CVE-2019-19011

Vulnerability

A NULL pointer dereference vulnerability exists in ngiflib version 0.4 in the GifIndexToTrueColor function located in ngiflib.c:844. The issue occurs when processing a GIF file that lacks a palette, causing the code to attempt to access a color table entry via a NULL pointer. Affected versions include commit 992d272 and earlier.

Exploitation

An attacker can exploit this vulnerability by supplying a specially crafted GIF file that omits the palette data. The file must be processed by an application using ngiflib, such as the gif2tga binary. No authentication or special privileges are required; the attack is achieved by luring a user into opening the malicious file via a browser, email client, or other file-processing mechanism.

Impact

Successful exploitation results in a denial of service condition (segmentation fault), as confirmed by AddressSanitizer output showing a SEGV on unknown address 0x000000000005. The NULL pointer dereference crashes the application, potentially leading to service disruption.

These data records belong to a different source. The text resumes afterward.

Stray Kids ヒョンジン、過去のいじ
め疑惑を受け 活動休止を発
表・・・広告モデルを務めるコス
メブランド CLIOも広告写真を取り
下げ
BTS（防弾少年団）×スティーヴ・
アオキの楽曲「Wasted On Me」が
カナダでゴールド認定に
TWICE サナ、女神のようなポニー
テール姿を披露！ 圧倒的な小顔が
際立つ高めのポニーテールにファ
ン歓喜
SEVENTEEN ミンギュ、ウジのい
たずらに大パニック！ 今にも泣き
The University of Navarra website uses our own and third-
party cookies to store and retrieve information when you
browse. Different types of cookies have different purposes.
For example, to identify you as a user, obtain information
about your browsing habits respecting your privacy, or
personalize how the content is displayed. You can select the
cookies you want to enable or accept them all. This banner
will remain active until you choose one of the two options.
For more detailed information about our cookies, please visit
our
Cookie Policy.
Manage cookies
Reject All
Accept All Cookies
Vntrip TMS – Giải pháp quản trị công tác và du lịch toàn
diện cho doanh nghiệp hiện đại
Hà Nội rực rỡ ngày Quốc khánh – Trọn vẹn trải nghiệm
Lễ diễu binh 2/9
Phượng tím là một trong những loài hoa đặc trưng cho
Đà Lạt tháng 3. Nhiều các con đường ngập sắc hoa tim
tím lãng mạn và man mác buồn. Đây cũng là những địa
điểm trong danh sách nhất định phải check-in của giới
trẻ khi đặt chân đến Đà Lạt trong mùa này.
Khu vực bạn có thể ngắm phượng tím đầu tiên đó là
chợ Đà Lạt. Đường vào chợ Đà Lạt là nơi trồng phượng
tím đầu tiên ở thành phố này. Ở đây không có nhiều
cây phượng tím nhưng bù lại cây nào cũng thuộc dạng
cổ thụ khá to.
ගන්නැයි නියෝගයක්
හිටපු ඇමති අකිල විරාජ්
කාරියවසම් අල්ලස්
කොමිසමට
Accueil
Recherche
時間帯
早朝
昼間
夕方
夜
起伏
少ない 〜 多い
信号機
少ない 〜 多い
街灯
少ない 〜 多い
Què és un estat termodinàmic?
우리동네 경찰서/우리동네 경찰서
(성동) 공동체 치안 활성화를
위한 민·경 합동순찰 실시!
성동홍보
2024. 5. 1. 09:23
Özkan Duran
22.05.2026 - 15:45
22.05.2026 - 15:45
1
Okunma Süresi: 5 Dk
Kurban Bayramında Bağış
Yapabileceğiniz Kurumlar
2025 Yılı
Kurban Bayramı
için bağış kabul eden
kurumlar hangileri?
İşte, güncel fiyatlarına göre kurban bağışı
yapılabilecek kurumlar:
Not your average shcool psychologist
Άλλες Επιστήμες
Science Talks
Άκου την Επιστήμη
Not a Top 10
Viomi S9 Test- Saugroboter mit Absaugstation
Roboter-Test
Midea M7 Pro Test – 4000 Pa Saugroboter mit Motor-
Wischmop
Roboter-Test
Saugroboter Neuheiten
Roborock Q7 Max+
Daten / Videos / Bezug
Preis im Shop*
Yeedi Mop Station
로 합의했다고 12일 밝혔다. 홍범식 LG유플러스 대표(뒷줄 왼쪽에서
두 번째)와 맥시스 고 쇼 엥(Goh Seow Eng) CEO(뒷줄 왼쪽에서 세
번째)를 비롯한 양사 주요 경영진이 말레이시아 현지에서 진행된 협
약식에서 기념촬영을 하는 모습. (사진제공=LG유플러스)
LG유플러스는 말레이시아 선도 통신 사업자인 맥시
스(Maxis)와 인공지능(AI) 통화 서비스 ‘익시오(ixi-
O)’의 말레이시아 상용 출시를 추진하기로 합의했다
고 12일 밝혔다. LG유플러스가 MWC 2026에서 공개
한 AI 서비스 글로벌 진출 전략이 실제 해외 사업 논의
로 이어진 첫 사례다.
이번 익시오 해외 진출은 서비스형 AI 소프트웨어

No code execution or privilege escalation has been demonstrated.

Mitigation

As of November 2019, no official fix has been released for ngiflib 0.4. The issue is tracked in the ngiflib GitHub repository [1]; users should monitor for an update containing input validation for palette data before dereferencing the color table pointer. If possible, avoid processing untrusted GIF files with affected versions.